**Problem details**
Exact copies of the records below are needed, free of pictures.

Stored items:
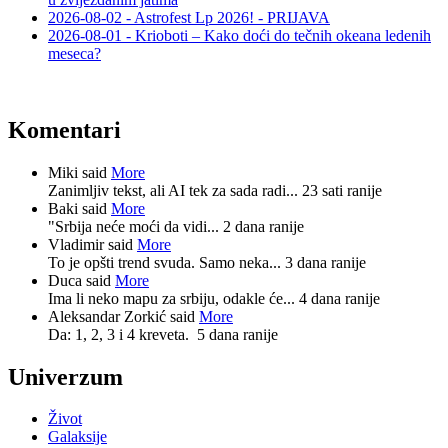
2026-08-02 - Astrofest Lp 2026! - PRIJAVA
2026-08-01 - Krioboti – Kako doći do tečnih okeana ledenih
meseca?
Komentari
Miki said
More
Zanimljiv tekst, ali AI tek za sada radi...
23 sati ranije
Baki said
More
"Srbija neće moći da vidi...
2 dana ranije
Vladimir said
More
To je opšti trend svuda. Samo neka...
3 dana ranije
Duca said
More
Ima li neko mapu za srbiju, odakle će...
4 dana ranije
Aleksandar Zorkić said
More
Da: 1, 2, 3 i 4 kreveta.
5 dana ranije
Univerzum
Život
Galaksije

**Written solution**
2026-08-02 - Astrofest Lp 2026! - PRIJAVA
2026-08-01 - Krioboti – Kako doći do tečnih okeana ledenih
meseca?
Komentari
Miki said
More
Zanimljiv tekst, ali AI tek za sada radi...
23 sati ranije
Baki said
More
"Srbija neće moći da vidi...
2 dana ranije
Vladimir said
More
To je opšti trend svuda. Samo neka...
3 dana ranije
Duca said
More
Ima li neko mapu za srbiju, odakle će...
4 dana ranije
Aleksandar Zorkić said
More
Da: 1, 2, 3 i 4 kreveta.
5 dana ranije
Univerzum
Život
Galaksije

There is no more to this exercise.